PF investiga ‘caçador de relíquias’ que vende materiais arqueológicos do século XIX

Homem retira do Rio Acre os produtos e comercializa pela internet; relíquias incluem garrafas de vidro provenientes da Holanda, Irlanda, Inglaterra e Portugal, trazidas durante o Ciclo da Borracha

  • Por Jovem Pan
  • 05/01/2021 16h24 - Atualizado em 05/01/2021 16h26
Reprodução/Polícia FederalOs materiais arqueológicos resgatados foram encaminhados ao IPHAN, que fará a destinação adequada para a conservação das relíquias

A Polícia Federal deflagrou nesta terça-feira, 5, a “Operação Elona”, que investiga possível comercialização de materiais arqueológicos na internet e em plataformas digitais. De acordo com o inquérito, um suspeito, que se auto intitula “caçador de relíquias”, retira do Rio Acre, precisamente na altura do estirão da Gameleira, materiais arqueológicos, sem autorização para isso. Segundo a divisão técnica do Iphan-AC, os objetos e relíquias seriam “garrafas de Stoneware (Grés) do século XIX, além de garrafas de vidro provenientes da Holanda, Irlanda, Inglaterra e Portugal. São materiais de diversos tamanhos e tipologias, que foram trazidas para a região na época da Revolução Acreana e, sobretudo, durante os Ciclos da Borracha, possuindo, portanto, mais de 100 anos e, consequentemente, um grande valor histórico”.

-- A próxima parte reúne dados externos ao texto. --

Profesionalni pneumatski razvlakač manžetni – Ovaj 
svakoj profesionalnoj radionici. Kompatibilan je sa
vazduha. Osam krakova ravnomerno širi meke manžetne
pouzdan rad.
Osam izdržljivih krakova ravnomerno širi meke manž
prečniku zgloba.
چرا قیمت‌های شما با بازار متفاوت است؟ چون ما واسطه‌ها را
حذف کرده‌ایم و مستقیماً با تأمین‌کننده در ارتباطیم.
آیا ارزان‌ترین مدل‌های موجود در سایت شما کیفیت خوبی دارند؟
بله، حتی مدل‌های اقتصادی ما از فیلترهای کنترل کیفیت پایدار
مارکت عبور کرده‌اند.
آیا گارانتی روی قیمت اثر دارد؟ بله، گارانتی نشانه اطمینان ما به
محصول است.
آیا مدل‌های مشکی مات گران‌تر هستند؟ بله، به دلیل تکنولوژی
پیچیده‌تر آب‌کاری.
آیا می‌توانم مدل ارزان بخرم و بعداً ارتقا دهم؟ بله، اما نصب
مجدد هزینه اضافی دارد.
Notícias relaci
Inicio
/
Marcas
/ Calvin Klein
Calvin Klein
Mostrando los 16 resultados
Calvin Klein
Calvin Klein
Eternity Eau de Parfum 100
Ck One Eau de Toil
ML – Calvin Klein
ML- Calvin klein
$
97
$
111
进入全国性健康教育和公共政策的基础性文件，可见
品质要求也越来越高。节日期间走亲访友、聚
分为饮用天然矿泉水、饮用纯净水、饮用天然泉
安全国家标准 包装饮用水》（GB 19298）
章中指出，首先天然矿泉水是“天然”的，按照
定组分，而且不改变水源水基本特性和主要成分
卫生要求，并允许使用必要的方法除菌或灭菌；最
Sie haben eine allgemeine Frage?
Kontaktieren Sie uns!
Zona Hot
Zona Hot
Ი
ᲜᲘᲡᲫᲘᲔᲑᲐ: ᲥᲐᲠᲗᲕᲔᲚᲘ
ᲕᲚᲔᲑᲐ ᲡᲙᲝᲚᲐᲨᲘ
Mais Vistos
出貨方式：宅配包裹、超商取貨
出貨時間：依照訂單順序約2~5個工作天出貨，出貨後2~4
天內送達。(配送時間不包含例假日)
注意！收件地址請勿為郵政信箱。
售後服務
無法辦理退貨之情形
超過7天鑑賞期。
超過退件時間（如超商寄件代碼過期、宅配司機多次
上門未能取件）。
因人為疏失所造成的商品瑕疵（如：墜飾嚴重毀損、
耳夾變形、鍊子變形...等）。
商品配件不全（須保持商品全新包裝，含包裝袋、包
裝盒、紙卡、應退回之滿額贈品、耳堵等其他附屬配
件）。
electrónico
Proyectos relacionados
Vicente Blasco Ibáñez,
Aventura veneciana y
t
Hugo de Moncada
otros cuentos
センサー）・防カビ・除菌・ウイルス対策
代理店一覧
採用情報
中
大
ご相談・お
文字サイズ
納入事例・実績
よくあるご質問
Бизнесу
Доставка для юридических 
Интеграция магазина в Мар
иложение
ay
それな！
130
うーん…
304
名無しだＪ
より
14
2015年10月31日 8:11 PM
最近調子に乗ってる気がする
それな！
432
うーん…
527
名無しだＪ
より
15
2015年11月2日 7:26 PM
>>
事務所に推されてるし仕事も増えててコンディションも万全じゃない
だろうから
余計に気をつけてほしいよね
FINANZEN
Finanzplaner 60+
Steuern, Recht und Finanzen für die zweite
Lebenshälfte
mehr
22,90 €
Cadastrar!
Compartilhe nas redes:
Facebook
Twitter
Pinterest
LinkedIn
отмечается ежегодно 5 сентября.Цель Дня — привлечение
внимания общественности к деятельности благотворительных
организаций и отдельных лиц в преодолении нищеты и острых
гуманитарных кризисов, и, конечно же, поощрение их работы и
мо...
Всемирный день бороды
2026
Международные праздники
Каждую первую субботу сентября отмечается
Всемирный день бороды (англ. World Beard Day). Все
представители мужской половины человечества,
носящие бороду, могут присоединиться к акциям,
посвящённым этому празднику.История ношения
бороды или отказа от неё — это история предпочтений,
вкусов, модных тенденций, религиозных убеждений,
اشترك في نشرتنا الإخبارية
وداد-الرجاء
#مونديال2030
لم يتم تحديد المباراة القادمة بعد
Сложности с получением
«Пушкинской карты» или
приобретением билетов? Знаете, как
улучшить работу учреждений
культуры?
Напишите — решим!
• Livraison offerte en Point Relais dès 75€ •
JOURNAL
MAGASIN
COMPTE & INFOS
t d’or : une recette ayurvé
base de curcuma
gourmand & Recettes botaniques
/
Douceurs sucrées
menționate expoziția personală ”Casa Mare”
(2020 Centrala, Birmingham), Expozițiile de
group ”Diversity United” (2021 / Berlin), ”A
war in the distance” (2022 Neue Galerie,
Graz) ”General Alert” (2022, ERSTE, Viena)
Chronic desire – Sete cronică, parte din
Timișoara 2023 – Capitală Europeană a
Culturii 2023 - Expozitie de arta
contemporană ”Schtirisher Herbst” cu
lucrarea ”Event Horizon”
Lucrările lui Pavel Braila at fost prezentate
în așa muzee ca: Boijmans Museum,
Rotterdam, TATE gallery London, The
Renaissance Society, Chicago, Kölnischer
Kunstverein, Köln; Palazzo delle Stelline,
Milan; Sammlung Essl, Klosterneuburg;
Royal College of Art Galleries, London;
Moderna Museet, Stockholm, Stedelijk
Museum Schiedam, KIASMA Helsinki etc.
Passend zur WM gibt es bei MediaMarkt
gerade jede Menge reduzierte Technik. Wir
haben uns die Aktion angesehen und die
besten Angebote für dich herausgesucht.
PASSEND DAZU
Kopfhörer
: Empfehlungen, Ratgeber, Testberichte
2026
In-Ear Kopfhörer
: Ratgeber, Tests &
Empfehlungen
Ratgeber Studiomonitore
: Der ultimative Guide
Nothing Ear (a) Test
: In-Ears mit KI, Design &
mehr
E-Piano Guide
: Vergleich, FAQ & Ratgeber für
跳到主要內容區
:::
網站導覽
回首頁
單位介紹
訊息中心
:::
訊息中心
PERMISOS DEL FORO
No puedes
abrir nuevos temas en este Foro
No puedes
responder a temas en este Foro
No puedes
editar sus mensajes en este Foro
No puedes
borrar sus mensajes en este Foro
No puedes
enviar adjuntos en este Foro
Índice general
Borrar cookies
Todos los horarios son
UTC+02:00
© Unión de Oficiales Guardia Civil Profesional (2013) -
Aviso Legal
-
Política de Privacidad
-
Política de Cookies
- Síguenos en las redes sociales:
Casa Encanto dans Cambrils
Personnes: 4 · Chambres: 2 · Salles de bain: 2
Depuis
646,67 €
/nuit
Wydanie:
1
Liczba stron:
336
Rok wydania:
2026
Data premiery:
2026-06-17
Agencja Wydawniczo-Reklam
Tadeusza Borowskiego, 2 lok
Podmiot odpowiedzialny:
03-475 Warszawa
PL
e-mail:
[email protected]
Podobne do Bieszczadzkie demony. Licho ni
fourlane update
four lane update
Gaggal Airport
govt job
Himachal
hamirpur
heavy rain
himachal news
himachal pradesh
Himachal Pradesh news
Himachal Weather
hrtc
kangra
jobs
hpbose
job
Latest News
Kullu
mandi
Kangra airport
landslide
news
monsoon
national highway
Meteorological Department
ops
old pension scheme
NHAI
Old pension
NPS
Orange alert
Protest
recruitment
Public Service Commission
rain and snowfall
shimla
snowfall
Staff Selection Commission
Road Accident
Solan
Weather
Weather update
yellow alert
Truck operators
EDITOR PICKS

Foram cumpridos mandados de busca e apreensão em Rio Branco, no Acre, na residência do investigado, onde foi localizado grande parte do material arqueológico sob investigação. Além disso, foi realizada a prisão em flagrante de um indivíduo na posse das relíquias. Os materiais arqueológicos resgatados foram encaminhados ao IPHAN, que fará a destinação adequada para a conservação das relíquias. De acordo com a Polícia Federal, as investigações continuarão em andamento para identificar outros envolvidos no esquema de comercialização ilegal de relíquias arqueológicas. As condutas investigadas estão previstas, respectivamente, no artigo 63 da Lei de Crimes Ambientais (Alterar local especialmente protegido por lei, em razão de seu valor arqueológico, sem autorização da autoridade competente) e Estelionato – Art. 171, §2º, inciso I do Código Penal (Venda de materiais arqueológicos como própria).